Location: Plant Polymer ResearchTitle: Polymer composites prepared from heat-treated starch and styrene-butadiene latex Author
Submitted to: Journal of Elastomers and Plastics
Publication Type: Peer Reviewed Journal
Publication Acceptance Date: 4/13/2014
Publication Date: 2/3/2016
Publication URL: http://handle.nal.usda.gov/10113/62138
Citation: Kim, S., Adkins, J., Aglan, H.A., Biswas, A., Selling, G. 2016. Polymer composites prepared from heat-treated starch and styrene-butadiene latex. Journal of Elastomers and Plastics. 48(1):80-93. doi: 10.1177/0095244314538440.

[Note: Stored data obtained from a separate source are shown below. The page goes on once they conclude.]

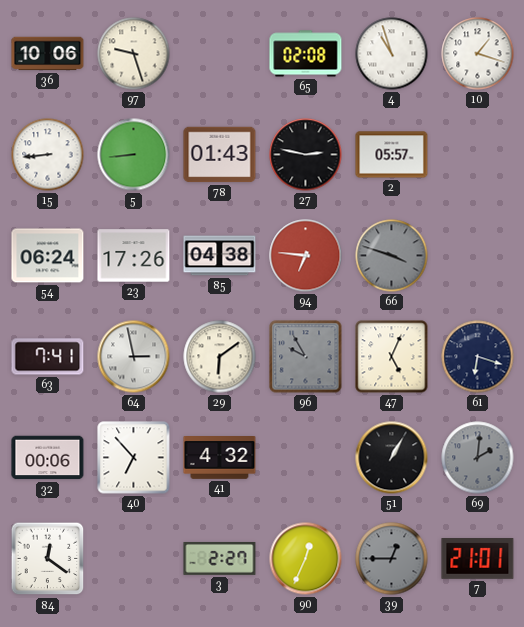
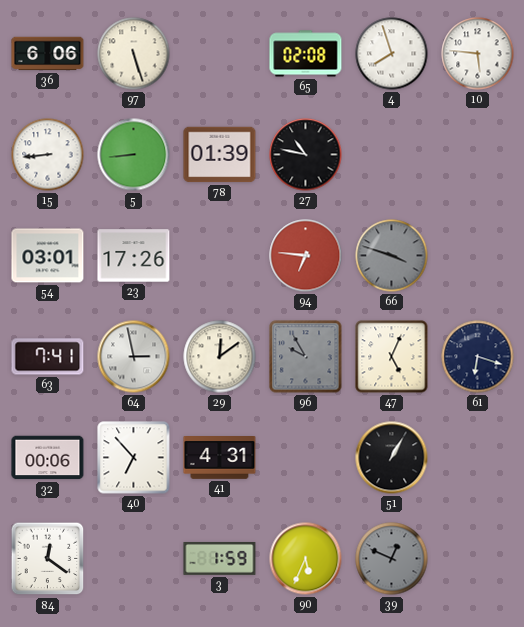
36: 10:06 -> 6:06
97: 9:27 -> 5:27
4: 10:57 -> 7:57
10: 1:18 -> 5:46
78: 01:43 -> 01:39
27: 2:47 -> 10:47
2: 05:57 -> none
54: 06:24 -> 03:01
85: 04:38 -> none
29: 6:09 -> 12:09
41: 4:32 -> 4:31
69: 2:01 -> none
3: 2:27 -> 1:59
90: 12:34 -> 5:34
39: 12:45 -> 12:49
7: 21:01 -> none
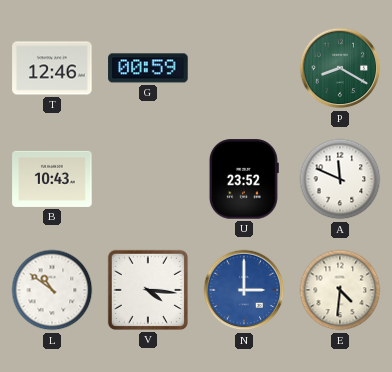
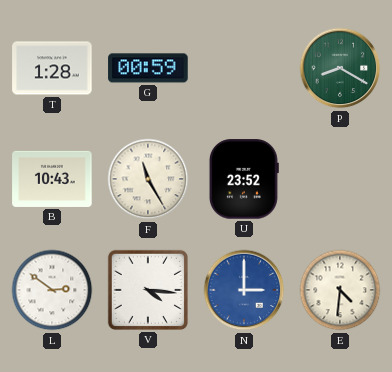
T: 12:46 -> 1:28
F: none -> 11:25
A: 11:49 -> none
L: 10:51 -> 2:51
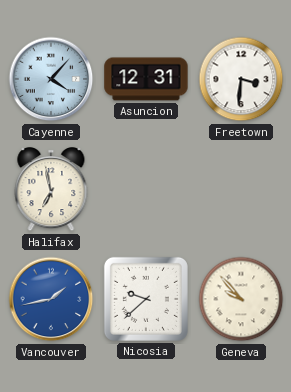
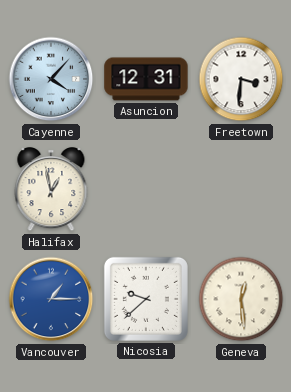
Halifax: 6:58 -> 12:58
Vancouver: 1:43 -> 1:15
Geneva: 9:53 -> 12:29
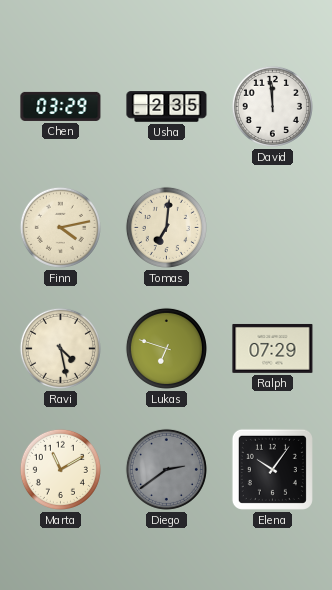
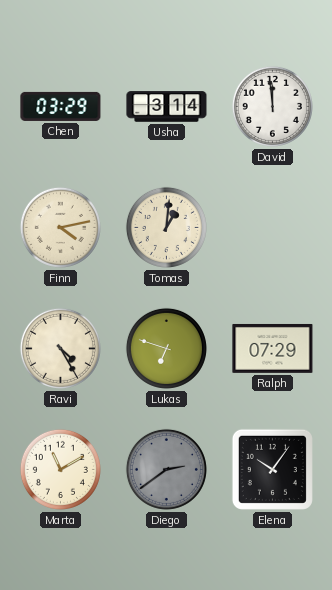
Usha: 2:35 -> 3:14
Tomas: 7:01 -> 1:01
Ravi: 4:28 -> 4:25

Interpretive Summary: Rubber composites are made by using various blends of rubber with heat-treated starches. Heat-treated starches act as filler material, which makes a much stronger composite. Before blending with the rubber, the starch was pre-cooked at various temperatures, which makes the starch molecules swell, disintegrate, and become smaller molecules as the heating temperature was raised. A dramatic increase in the mechanical strength of the produced composites was observed, and the result was explained by the structural variation of the cooked starches. This work would impact the food and rubber processing industries, and could bring about the production of strong rubber composites using heated starch, which is cheap and renewable, and reduce the use of carbon black, which is obtained from the burning of fossil fuels.

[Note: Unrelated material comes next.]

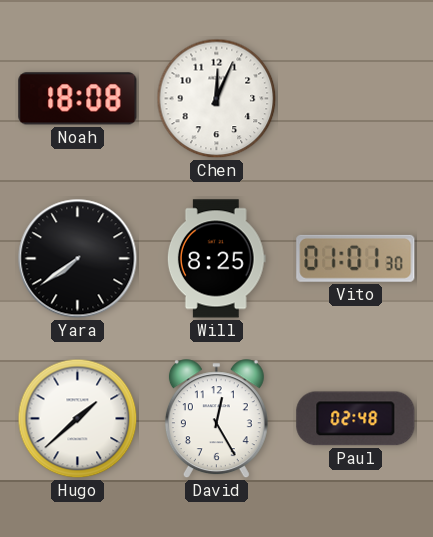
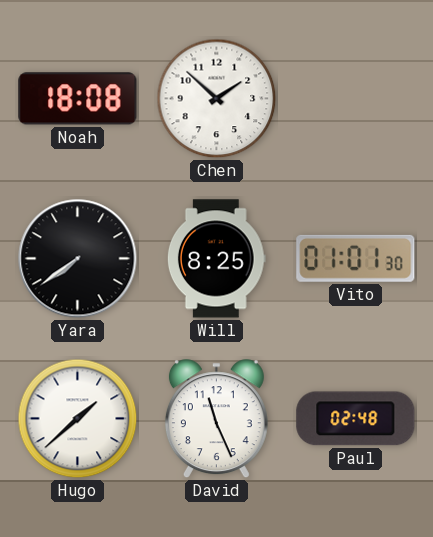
Chen: 12:04 -> 1:52
David: 12:25 -> 11:26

Technical Abstract: Thermoplastic starch/latex polymer composites were prepared using styrene–butadiene (SB) latex and heat-treated cornstarch. The composites were prepared in a compression mold at 130 °C, with starch content 20%. An amylose-free cornstarch, waxy maize, was used for this research and the heat treatment range was from ambient to 170 °C. The heat-treated starch was characterized by Optical Microscopy, Dynamic Light Scattering (DLS), and Size Exclusion Chromatography (SEC). The composites were characterized by mechanical analysis (stress-strain) and by Scanning Electron Microscopy (SEM). The mechanical test of composites revealed a dramatic increase in the modulus and tensile strength when the gelatinized starch was incorporated. When the starch was not gelatinized, starch did not contribute to the increase in the modulus and tensile strength because of its small surface area, thus weak interaction with matrix. The reinforcing effect of starch as filler was reduced as the heating temperature of starch was increased to higher than 120 °C. The variation of reinforcement effect of heat-treated starch as filler was explained by the interaction between starch and matrix material, latex.